PROBLEM STATEMENT: Tally the lines below containing "Stadium" and report only the total.

—————

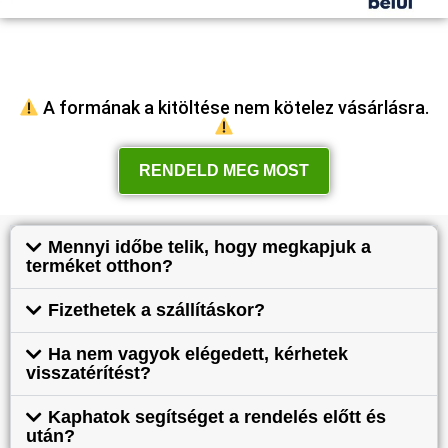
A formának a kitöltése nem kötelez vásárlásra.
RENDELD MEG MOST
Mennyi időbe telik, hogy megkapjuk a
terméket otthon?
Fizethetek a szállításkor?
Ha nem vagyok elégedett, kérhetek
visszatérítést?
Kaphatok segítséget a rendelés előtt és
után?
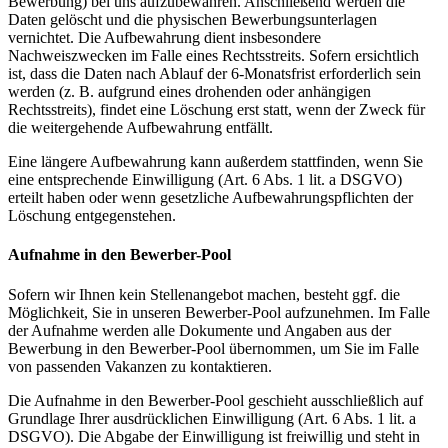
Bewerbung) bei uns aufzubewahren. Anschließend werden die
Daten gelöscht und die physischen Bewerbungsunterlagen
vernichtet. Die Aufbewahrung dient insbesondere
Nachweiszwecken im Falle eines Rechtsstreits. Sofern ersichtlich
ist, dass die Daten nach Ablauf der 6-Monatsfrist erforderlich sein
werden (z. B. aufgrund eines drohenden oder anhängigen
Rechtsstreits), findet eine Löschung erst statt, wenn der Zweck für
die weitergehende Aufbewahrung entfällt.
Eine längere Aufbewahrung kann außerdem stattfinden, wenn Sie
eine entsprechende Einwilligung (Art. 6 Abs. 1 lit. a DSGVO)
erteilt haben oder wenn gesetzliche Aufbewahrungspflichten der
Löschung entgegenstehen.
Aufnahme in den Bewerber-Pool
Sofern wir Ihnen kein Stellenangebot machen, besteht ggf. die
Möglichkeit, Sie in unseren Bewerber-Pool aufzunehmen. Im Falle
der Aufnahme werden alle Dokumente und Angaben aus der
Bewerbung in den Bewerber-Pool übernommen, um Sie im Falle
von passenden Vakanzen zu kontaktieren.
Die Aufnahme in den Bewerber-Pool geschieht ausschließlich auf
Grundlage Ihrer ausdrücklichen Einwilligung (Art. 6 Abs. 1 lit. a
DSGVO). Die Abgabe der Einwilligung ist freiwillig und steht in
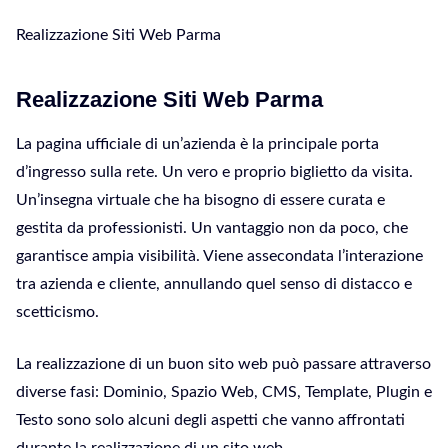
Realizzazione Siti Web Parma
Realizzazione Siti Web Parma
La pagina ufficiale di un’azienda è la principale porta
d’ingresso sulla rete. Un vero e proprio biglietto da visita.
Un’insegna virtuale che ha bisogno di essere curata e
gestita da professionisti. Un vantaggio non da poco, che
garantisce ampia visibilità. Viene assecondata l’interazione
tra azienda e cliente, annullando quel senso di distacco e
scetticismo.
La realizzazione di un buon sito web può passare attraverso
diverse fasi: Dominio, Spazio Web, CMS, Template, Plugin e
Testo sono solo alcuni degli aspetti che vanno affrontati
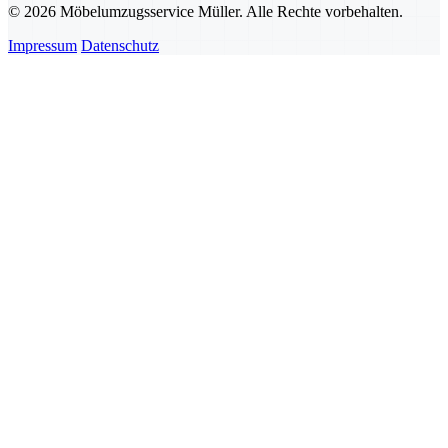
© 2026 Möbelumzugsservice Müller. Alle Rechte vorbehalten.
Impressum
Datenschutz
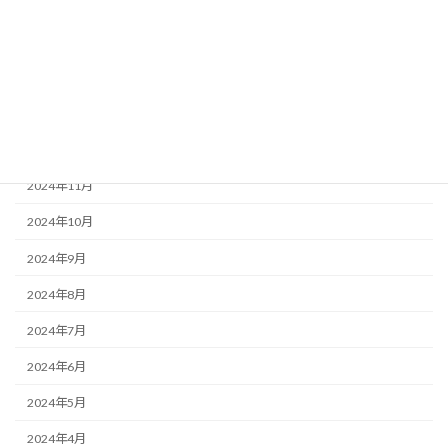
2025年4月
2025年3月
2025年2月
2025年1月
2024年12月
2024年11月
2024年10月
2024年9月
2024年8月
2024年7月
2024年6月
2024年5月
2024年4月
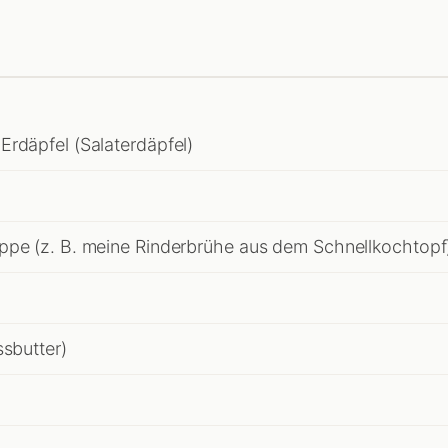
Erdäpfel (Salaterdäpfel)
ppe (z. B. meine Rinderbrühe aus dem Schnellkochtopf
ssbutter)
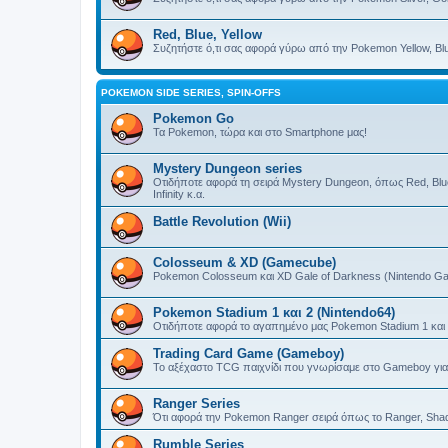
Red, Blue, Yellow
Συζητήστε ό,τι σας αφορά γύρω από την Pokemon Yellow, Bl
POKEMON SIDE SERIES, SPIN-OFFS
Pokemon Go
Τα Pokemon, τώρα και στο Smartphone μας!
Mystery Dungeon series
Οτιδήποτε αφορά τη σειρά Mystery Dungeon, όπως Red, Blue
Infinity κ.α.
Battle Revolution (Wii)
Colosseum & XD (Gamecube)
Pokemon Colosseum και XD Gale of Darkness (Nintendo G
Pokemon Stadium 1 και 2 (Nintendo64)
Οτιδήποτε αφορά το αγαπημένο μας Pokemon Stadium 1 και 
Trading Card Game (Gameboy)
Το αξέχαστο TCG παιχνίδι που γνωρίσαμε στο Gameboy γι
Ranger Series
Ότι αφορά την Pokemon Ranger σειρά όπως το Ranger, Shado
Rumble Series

—————

ANSWER TO THE EXERCISE: 2